We are, improbably, in the age of the green city. This wasn’t always a likely story. For most of the 20th century, the city was seen as antithetical to nature—a gleaming, concrete rebellion against it. But as climate change escalates from a scientific forecast to a lived reality, the urban landscape is undergoing a quiet metamorphosis. Our densest, most carbon-consuming environments are being asked to change. And, remarkably, some are rising to the occasion.
Paris is smothering highways with trees. Singapore grows vertical forests from its skyscrapers. Copenhagen has revamped its cycling infrastructure. Meanwhile, in New York, a famous former rail line has become the highline, an elevated linear park and greenway, rain gardens have sprung up in storm-prone neighborhoods, and office buildings are beginning to incorporate solar panels.
The idea isn’t just to plant trees and call it a day. It’s to redesign how we move, eat, breathe, and even rest within the grid. The "15-minute city"—a planning concept where everything one needs is within a quarter-hour walk or ride—is not just a utopian sketch anymore.

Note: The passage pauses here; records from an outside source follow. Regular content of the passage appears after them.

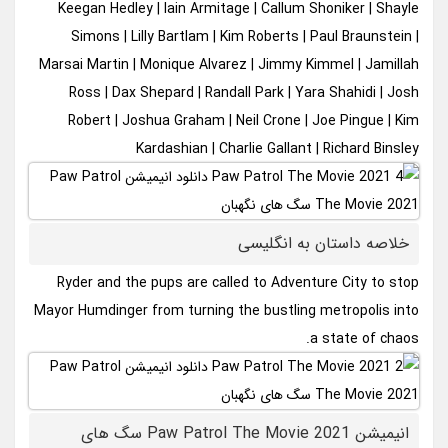
Keegan Hedley | Iain Armitage | Callum Shoniker | Shayle
Simons | Lilly Bartlam | Kim Roberts | Paul Braunstein |
Marsai Martin | Monique Alvarez | Jimmy Kimmel | Jamillah
Ross | Dax Shepard | Randall Park | Yara Shahidi | Josh
Robert | Joshua Graham | Neil Crone | Joe Pingue | Kim
Kardashian | Charlie Gallant | Richard Binsley
خلاصه داستان به انگلیسی
Ryder and the pups are called to Adventure City to stop
Mayor Humdinger from turning the bustling metropolis into
a state of chaos.
انیمیشن Paw Patrol The Movie 2021 سگ های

Cities, for all their sprawl and smoke, are incredibly efficient. Per capita emissions drop when people live closer together, share transit, and prioritise energy efficiency. The very density that once made them detrimental spaces in the sense of sustainability might yet be their greatest virtue. It’s tempting to think our answers lie in retreating to nature. But perhaps it’s in doubling down on the city, not the one we inherited, but the one we’re learning to build.